Supporting New Design Rules

Electronic News, March 5, 2001 by Bill Alexander

MONTEREY DESIGN SYSTEMS

SUNNYVALE, CALIF.--The continuous and relentless advances made by the semiconductor process and fabrication technologists have spurred enviable growth and a plethora of new devices. These new devices provide greater access to information, which, in turn, allows for tremendous improvements in productivity and personal quality of life. It's well known that as semiconductor technologies advance, manufacturable dimensions get smaller, enabling many more active components to be integrated onto a silicon chip. This allows complex systems to be made available at very low costs, which spurs the electronics industries, and, as a result, improves world economies.

However, this rapidly growing electronic market segment is facing very large technological challenges to maintain the productivity and yields that the market depends on. The biggest challenges in the design cycle are dealing with the physics and design rules in laying out chips for these advancing semiconductor technologies.

It used to be that manufacturing design rules were well understood and clearly documented so that the logic designers did not need to continually refer to them during the design of their chips. They would follow a set of rules that assured them a successful implementation of their designs and high manufacturing yields. The logic designers could focus their attentions on the increasing complexity of the chips they were designing and move even further into abstract representations of technology to manage the enormous complexities of these chips, which are systems. High-level abstract tools have been and are in development to enable the efficient design of systems-on-a-chip for very high-volume consumer and communication applications.
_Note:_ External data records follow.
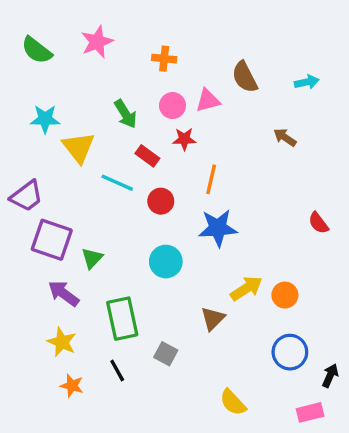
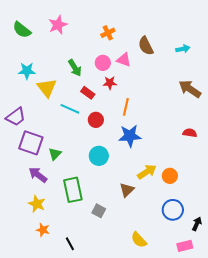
orange cross: (164, 59) -> (108, 33), moved, turned -32
pink triangle: (208, 101) -> (124, 60), turned 35
brown arrow: (285, 137) -> (190, 89), moved, size x1.6
red semicircle: (318, 223) -> (190, 133), turned 136
black line: (117, 371) -> (70, 244), moved

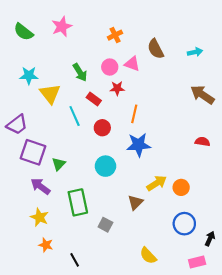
cyan line: (70, 109) -> (75, 116), turned 42

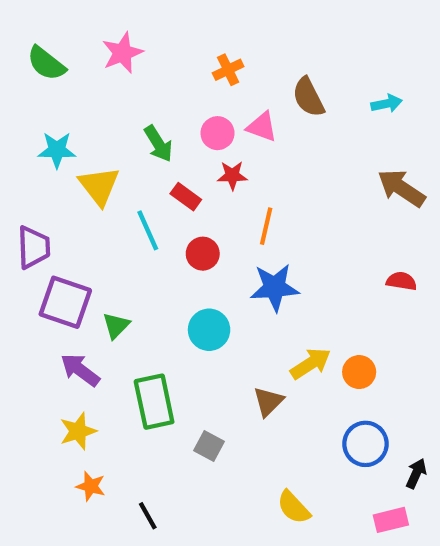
purple trapezoid: (17, 125) -> (34, 247), turned -55
yellow star: (39, 217) -> (78, 431), turned 30

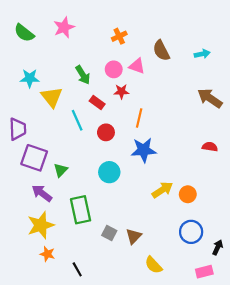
brown triangle: (268, 402) -> (134, 236), moved
yellow star: (78, 431) -> (41, 225), size x1.4

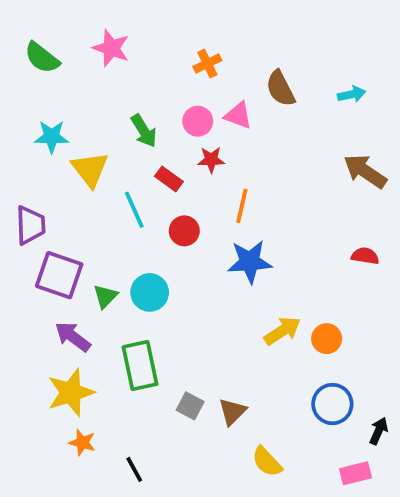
pink star: (64, 27) -> (111, 48), turned -30
cyan circle: (109, 172) -> (150, 292), moved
Although tools are available to help engineers create new designs for systems, a significant issue that must be considered is that for deep-sub-micron design; implementation of the designs has also become extremely complex. The tools have not been adaptable to manage the new requirements that are introduced at 0.18 micron and below. The physical layout and the implementation have become the bottleneck and inhibitor to continued technological advances.

An example of a new requirement m deep-submicron technologies is the antennae rule. Technologists introduced the rule to increase the yields of modern devices during the manufacturing process. As the dimensions have shrunk, the active devices, or transistor dimensions, have also shrunk to the point where the gate oxides are now very thin, only about 3.5 nanometers. Fabrication processes such as plasma deposition of materials can generate huge amounts of electrical charges to the extent that these thin gate oxides can be ruptured, destroying the active devices or transistors that are critical to the function of the circuit or design. The process of making the chip actually destroys the chip. Not a very helpful situation. As a result, the antennae rules were introduced. These rules define the dimensions of particular physical structures that are safe for successful manufacturing. The antennae rules also define how to correct a physical layout construct so that manufacturing will be successful, therefore produc ing a high-yielding chip at low cost and in the volumes demanded by the market. An example of this effect is shown in the diagram below (Fig. 1).

What a place-and-route system may do to connect inputs to a transistor is shown at the top of Fig. 1. This configuration violates the new deep-submicron technology rules as the length of the metal 2 wire that connects through metal 1 to the polysilicon gate exceeds the rules for this manufacturer. (The actual rules are somewhat more complicated, as they could be based on ratios of areas rather than lengths.) Basically, the length of metal 2 is such that it could accumulate enough charge to destroy the gate of the transistor it connects to because it is so thin. There is no way that any logic designer could possibly have known about this implementation for particular devices. This problem must be corrected in the physical implementation process. One way of solving this condition is shown in the lower part of Fig. 1. Here, the length of metal 2 is shortened by creating a contact to a short length of metal 3 and then bringing the connection back to metal 2. Now all the lengths of metal that connect to the sensi tive and thin polysilicon gate meet the charge accumulation or antennae rules for the manufacturer so that the part can be successfully fabricated.

More complex solutions are possible to avoid a situation shown in Fig. 1 and some of these involve the addition of active diodes connected to the metal connection that violates the antennae rules. This diode then forms the conductive path for the excess charge build-up and protects the critical gate of the transistor at risk. These sorts of additions warrant that the physical implementation process be called physical design. The place-and-route tools have to comprehend these rules and make adjustments for them so that the implementation is correct. If it does not, there maybe too many violations that cannot be fixed by a designer and the circuit will not be manufacturable.